▶ _REQUIRED ACTION_: Check which lines of the entries that follow hold "code", then give the number of those lines and nothing more.

▶ _EXTRACTED DATA_:
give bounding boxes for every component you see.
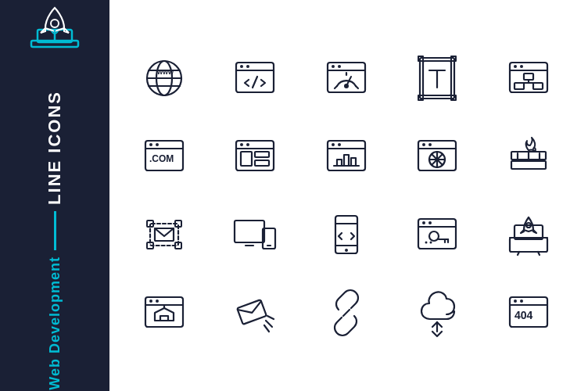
svg-text:404: 404 — [514, 309, 533, 321]
svg-line-14 — [253, 77, 257, 88]
svg-point-110 — [156, 300, 159, 303]
svg-rect-38 — [514, 83, 524, 89]
svg-point-90 — [345, 249, 348, 252]
svg-rect-59 — [337, 160, 342, 166]
svg-rect-51 — [241, 152, 252, 166]
text-browser-icon — [406, 47, 468, 109]
svg-text:.COM: .COM — [149, 153, 174, 164]
bug-browser-icon — [406, 125, 468, 188]
sidebar-text: LINE ICONS Web Development — [45, 91, 65, 390]
dot-com-icon: .COM — [133, 125, 195, 188]
home-browser-icon — [133, 282, 195, 344]
sitemap-browser-icon — [497, 47, 560, 109]
responsive-icon — [224, 203, 286, 266]
chart-browser-icon — [315, 125, 378, 188]
svg-line-114 — [266, 321, 272, 327]
svg-point-100 — [430, 242, 432, 244]
cloud-upload-icon — [406, 282, 468, 344]
svg-rect-52 — [255, 152, 269, 157]
vector-image-icon — [133, 203, 195, 266]
svg-text:www: www — [156, 68, 174, 76]
email-send-icon — [224, 282, 286, 344]
svg-point-122 — [520, 300, 523, 303]
svg-point-65 — [428, 143, 432, 146]
svg-point-19 — [344, 84, 349, 88]
error-404-icon: 404 — [497, 282, 560, 344]
sidebar-logo — [23, 2, 86, 67]
svg-point-50 — [246, 143, 249, 146]
www-globe-icon: www — [133, 47, 195, 109]
svg-point-45 — [156, 143, 159, 146]
svg-point-44 — [149, 143, 152, 146]
svg-point-33 — [514, 65, 517, 68]
svg-point-18 — [338, 65, 341, 68]
line-icons-label: LINE ICONS — [45, 91, 65, 205]
svg-rect-35 — [524, 74, 533, 80]
firewall-icon — [497, 125, 560, 188]
svg-rect-82 — [235, 221, 264, 242]
svg-point-109 — [149, 300, 152, 303]
svg-line-20 — [335, 86, 337, 88]
sidebar: LINE ICONS Web Development — [0, 0, 109, 391]
svg-line-116 — [264, 325, 269, 332]
svg-rect-71 — [511, 161, 546, 169]
svg-point-49 — [240, 143, 243, 146]
svg-line-21 — [356, 86, 358, 88]
svg-point-34 — [520, 65, 523, 68]
speed-browser-icon — [315, 47, 378, 109]
svg-point-17 — [332, 65, 335, 68]
layout-browser-icon — [224, 125, 286, 188]
svg-point-99 — [425, 242, 428, 244]
svg-point-12 — [240, 65, 243, 68]
svg-rect-53 — [255, 160, 269, 166]
svg-point-2 — [51, 20, 59, 27]
password-browser-icon — [406, 203, 468, 266]
svg-rect-39 — [533, 83, 543, 89]
svg-rect-60 — [344, 155, 349, 166]
svg-point-95 — [429, 231, 439, 241]
link-icon — [315, 282, 378, 344]
svg-point-64 — [422, 143, 425, 146]
svg-rect-87 — [335, 216, 357, 253]
svg-line-117 — [343, 310, 350, 316]
mobile-code-icon — [315, 203, 378, 266]
code-browser-icon — [224, 47, 286, 109]
svg-point-57 — [338, 143, 341, 146]
main-content: www — [109, 0, 588, 391]
svg-line-115 — [267, 316, 274, 319]
svg-point-93 — [422, 221, 425, 224]
svg-rect-111 — [160, 316, 168, 321]
icons-grid: www — [133, 47, 565, 344]
svg-rect-61 — [351, 158, 356, 166]
svg-point-56 — [332, 143, 335, 146]
web-dev-label: Web Development — [47, 256, 63, 390]
svg-point-94 — [428, 221, 432, 224]
rocket-laptop-icon — [497, 203, 560, 266]
svg-point-121 — [514, 300, 517, 303]
svg-point-13 — [246, 65, 249, 68]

▶ _EXPECTED ANSWER_: 2